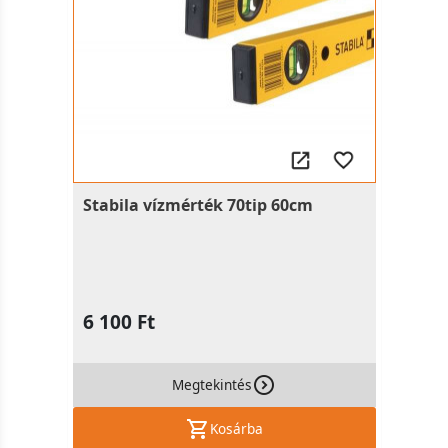
Stabila vízmérték 70tip 60cm
6 100 Ft
Megtekintés
Kosárba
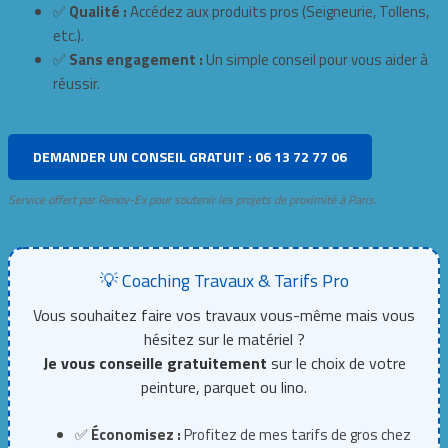
✅
Qualité :
Accédez aux produits pros (Seigneurie, Tollens,
etc.).
✅
Sans engagement :
Un simple conseil pour vous aider à
réussir.
DEMANDER UN CONSEIL GRATUIT : 06 13 72 77 06
Service offert par Renov-Ex pour soutenir les projets de proximité à Paris.
💡 Coaching Travaux & Tarifs Pro
Vous souhaitez faire vos travaux vous-même mais vous
hésitez sur le matériel ?
Je vous conseille gratuitement
sur le choix de votre
peinture, parquet ou lino.
✅
Économisez :
Profitez de mes tarifs de gros chez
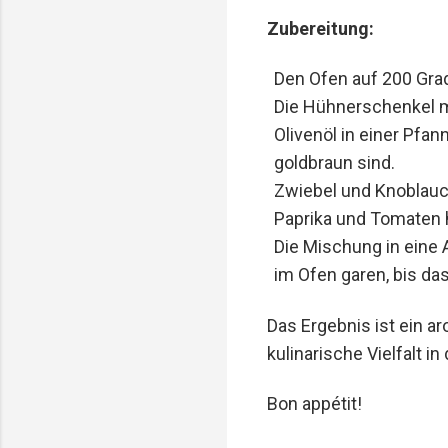
Zubereitung:
Den Ofen auf 200 Grad
Die Hühnerschenkel mi
Olivenöl in einer Pfan
goldbraun sind.
Zwiebel und Knoblauc
Paprika und Tomaten 
Die Mischung in eine 
im Ofen garen, bis da
Das Ergebnis ist ein 
kulinarische Vielfalt in
Bon appétit!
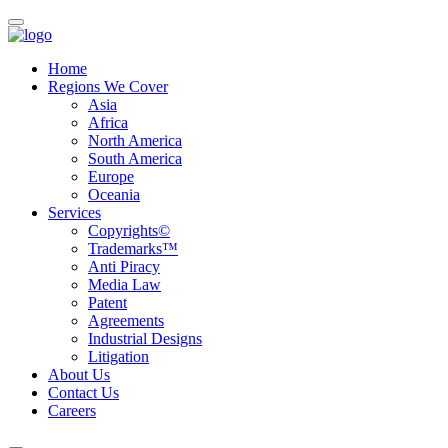
Home
Regions We Cover
Asia
Africa
North America
South America
Europe
Oceania
Services
Copyrights©
Trademarks™
Anti Piracy
Media Law
Patent
Agreements
Industrial Designs
Litigation
About Us
Contact Us
Careers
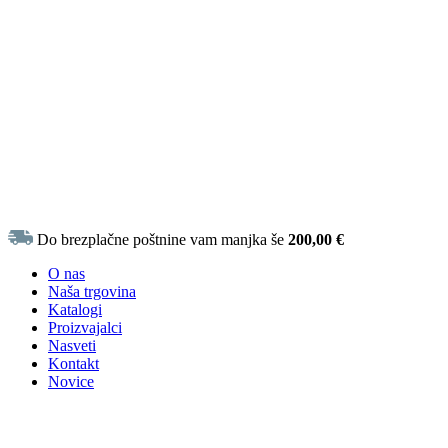
Do brezplačne poštnine vam manjka še
200,00
€
O nas
Naša trgovina
Katalogi
Proizvajalci
Nasveti
Kontakt
Novice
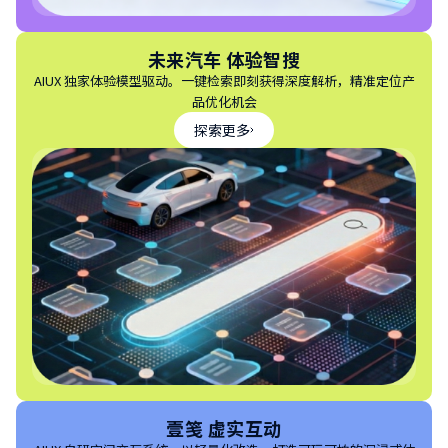
未来汽车 体验智搜
AIUX 独家体验模型驱动。一键检索即刻获得深度解析，精准定位产
品优化机会
探索更多
壹笺 虚实互动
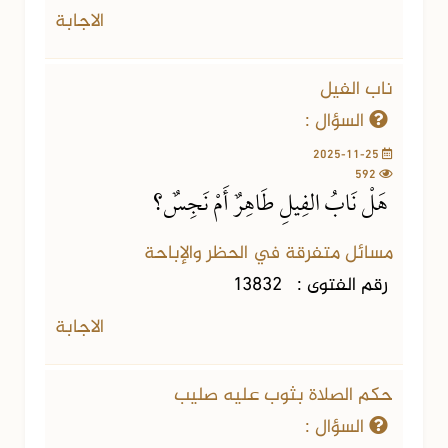
الاجابة
ناب الفيل
السؤال :
2025-11-25
592
هَلْ نَابُ الفِيلِ طَاهِرٌ أَمْ نَجِسٌ؟
مسائل متفرقة في الحظر والإباحة
رقم الفتوى :
13832
الاجابة
حكم الصلاة بثوب عليه صليب
السؤال :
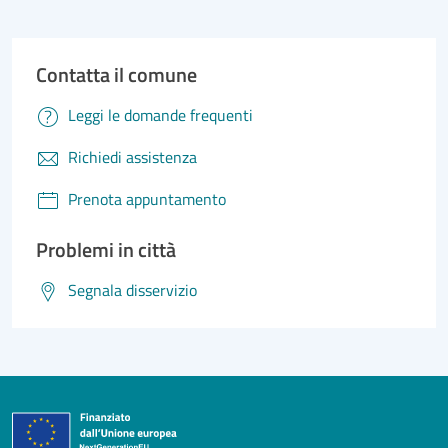
Contatta il comune
Leggi le domande frequenti
Richiedi assistenza
Prenota appuntamento
Problemi in città
Segnala disservizio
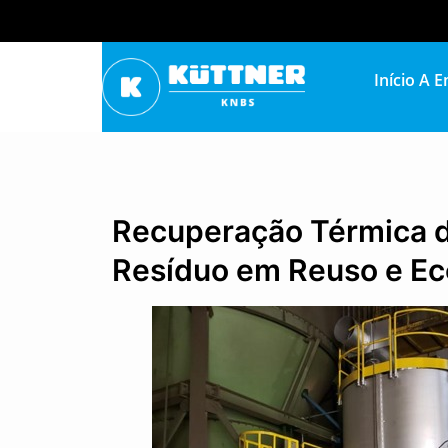
Início
A E
Recuperação Térmica d
Resíduo em Reuso e E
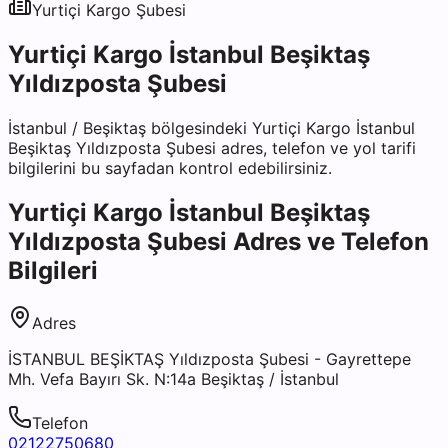
Yurtiçi Kargo
Şubesi
Yurtiçi Kargo İstanbul Beşiktaş
Yıldızposta Şubesi
İstanbul
/
Beşiktaş
bölgesindeki
Yurtiçi Kargo İstanbul
Beşiktaş Yıldızposta Şubesi
adres, telefon ve yol tarifi
bilgilerini bu sayfadan kontrol edebilirsiniz.
Yurtiçi Kargo İstanbul Beşiktaş
Yıldızposta Şubesi
Adres ve Telefon
Bilgileri
Adres
İSTANBUL BEŞİKTAŞ Yıldızposta Şubesi - Gayrettepe
Mh. Vefa Bayırı Sk. N:14a Beşiktaş / İstanbul
Telefon
02122750680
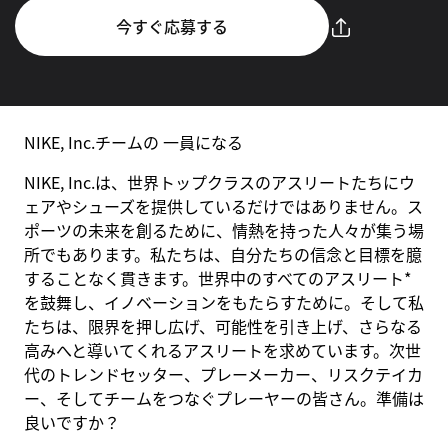
今すぐ応募する
NIKE, Inc.チームの 一員になる
NIKE, Inc.は、世界トップクラスのアスリートたちにウ
ェアやシューズを提供しているだけではありません。ス
ポーツの未来を創るために、情熱を持った人々が集う場
所でもあります。私たちは、自分たちの信念と目標を臆
することなく貫きます。世界中のすべてのアスリート*
を鼓舞し、イノベーションをもたらすために。そして私
たちは、限界を押し広げ、可能性を引き上げ、さらなる
高みへと導いてくれるアスリートを求めています。次世
代のトレンドセッター、プレーメーカー、リスクテイカ
ー、そしてチームをつなぐプレーヤーの皆さん。準備は
良いですか？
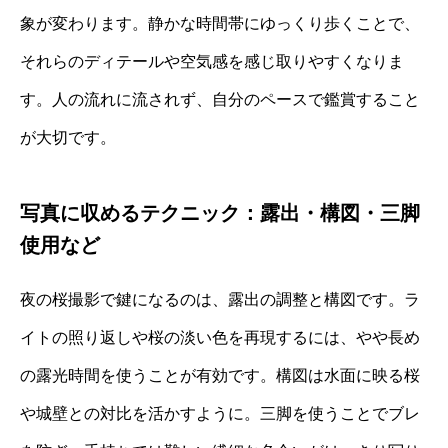
象が変わります。静かな時間帯にゆっくり歩くことで、
それらのディテールや空気感を感じ取りやすくなりま
す。人の流れに流されず、自分のペースで鑑賞すること
が大切です。
写真に収めるテクニック：露出・構図・三脚
使用など
夜の桜撮影で鍵になるのは、露出の調整と構図です。ラ
イトの照り返しや桜の淡い色を再現するには、やや長め
の露光時間を使うことが有効です。構図は水面に映る桜
や城壁との対比を活かすように。三脚を使うことでブレ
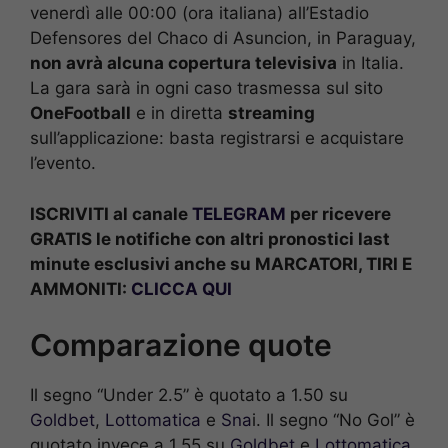
venerdì alle 00:00 (ora italiana) all’Estadio
Defensores del Chaco di Asuncion, in Paraguay,
non avrà alcuna copertura televisiva
in Italia.
La gara sarà in ogni caso trasmessa sul sito
OneFootball
e in diretta
streaming
sull’applicazione: basta registrarsi e acquistare
l’evento.
ISCRIVITI al canale
TELEGRAM
per ricevere
GRATIS le notifiche con altri pronostici last
minute esclusivi anche su MARCATORI, TIRI E
AMMONITI:
CLICCA QUI
Comparazione quote
Il segno “Under 2.5” è quotato a 1.50 su
Goldbet
,
Lottomatica
e
Sna
i. Il segno “No Gol” è
quotato invece a 1.55 su
Goldbet
e
Lottomatica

- **WHAT YOU SHOULD DO**:
Where does "segno" appear in the listing? Show every line that has it.

- **TASK ANSWER**:
Il segno “Under 2.5” è quotato a 1.50 su
i. Il segno “No Gol” è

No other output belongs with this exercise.